J. Japan Statist. Soc., Vol. 38 (No. 3), pp. 475-504, 2008
Hitoshi Motoyama and Hajime Takahashi
Abstract. We will consider the central limit theorem for the smoothed version of statistical functionals in a finite population. For the infinite population, Reeds (1976) and Fernholz (1983) discuss the problem under the conditions of Hadamard differentiability of the statistical functionals and derive Taylor type expansions. Lindeberg-Feller's central limit theorem is applied to the leading term, and controlling the remainder terms, the central limit theorem for the statistical functionals are proved. We will modify Fernholz's method and apply it to the finite population with smoothed empirical distribution functions, and we will also obtain Taylor type expansions. We then apply the Erdös-Rényi central limit theorem to the leading linear term to obtain the central limit theorem. We will also obtain sufficient conditions for the central limit theorem, both for the smoothed influence function, and the original non-smoothed versions.
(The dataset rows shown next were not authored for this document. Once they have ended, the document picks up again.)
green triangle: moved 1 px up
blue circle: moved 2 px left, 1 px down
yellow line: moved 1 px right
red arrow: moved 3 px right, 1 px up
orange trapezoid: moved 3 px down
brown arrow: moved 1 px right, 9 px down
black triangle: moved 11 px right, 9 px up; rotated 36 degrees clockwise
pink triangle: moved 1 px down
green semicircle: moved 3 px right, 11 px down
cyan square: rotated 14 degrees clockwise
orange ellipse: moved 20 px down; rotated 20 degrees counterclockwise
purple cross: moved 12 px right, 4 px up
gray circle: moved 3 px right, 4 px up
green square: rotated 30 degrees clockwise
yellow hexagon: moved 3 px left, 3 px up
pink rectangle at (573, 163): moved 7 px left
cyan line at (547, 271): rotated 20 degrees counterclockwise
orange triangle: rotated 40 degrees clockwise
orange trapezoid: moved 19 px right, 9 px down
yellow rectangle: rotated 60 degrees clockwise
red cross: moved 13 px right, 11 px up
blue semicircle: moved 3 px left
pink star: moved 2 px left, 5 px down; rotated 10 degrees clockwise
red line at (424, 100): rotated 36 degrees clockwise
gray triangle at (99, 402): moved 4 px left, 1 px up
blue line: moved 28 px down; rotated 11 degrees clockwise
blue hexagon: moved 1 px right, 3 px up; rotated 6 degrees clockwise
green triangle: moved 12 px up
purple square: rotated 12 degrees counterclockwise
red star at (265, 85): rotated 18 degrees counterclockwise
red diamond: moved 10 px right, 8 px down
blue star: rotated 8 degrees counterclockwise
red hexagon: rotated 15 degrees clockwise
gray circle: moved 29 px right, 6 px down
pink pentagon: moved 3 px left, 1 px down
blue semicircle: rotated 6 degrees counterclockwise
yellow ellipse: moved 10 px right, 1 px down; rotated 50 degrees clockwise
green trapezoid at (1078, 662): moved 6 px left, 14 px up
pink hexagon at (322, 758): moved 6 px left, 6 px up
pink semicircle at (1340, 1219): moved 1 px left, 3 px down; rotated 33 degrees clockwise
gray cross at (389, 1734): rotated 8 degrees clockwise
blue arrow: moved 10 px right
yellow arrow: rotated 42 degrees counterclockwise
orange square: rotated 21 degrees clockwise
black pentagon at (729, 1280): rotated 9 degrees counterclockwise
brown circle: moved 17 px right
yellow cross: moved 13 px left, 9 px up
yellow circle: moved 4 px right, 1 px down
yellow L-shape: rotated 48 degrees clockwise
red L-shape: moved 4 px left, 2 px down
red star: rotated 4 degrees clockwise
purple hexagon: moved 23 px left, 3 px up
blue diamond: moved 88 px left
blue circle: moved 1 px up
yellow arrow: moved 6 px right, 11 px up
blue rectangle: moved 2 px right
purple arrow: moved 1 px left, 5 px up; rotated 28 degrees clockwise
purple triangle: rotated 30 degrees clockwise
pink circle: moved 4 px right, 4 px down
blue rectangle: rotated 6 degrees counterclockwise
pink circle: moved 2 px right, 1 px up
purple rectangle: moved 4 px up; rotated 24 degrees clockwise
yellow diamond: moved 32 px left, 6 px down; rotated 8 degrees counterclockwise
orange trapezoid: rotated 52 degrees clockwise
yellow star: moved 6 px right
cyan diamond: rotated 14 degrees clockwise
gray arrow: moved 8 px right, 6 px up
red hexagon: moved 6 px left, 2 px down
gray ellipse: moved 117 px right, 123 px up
Some Monte Carlo simulation results are also included.
Key words and phrases: Asymptotic normality, central limit theorem, differentiable functional, empirical distribution function, finite population, functional Taylor series expansions, Hadamard differentiable, influence function, kernel smoothing, official statistics, opinion poll, simple random sampling, statistical functional, survey sampling, uniform topology.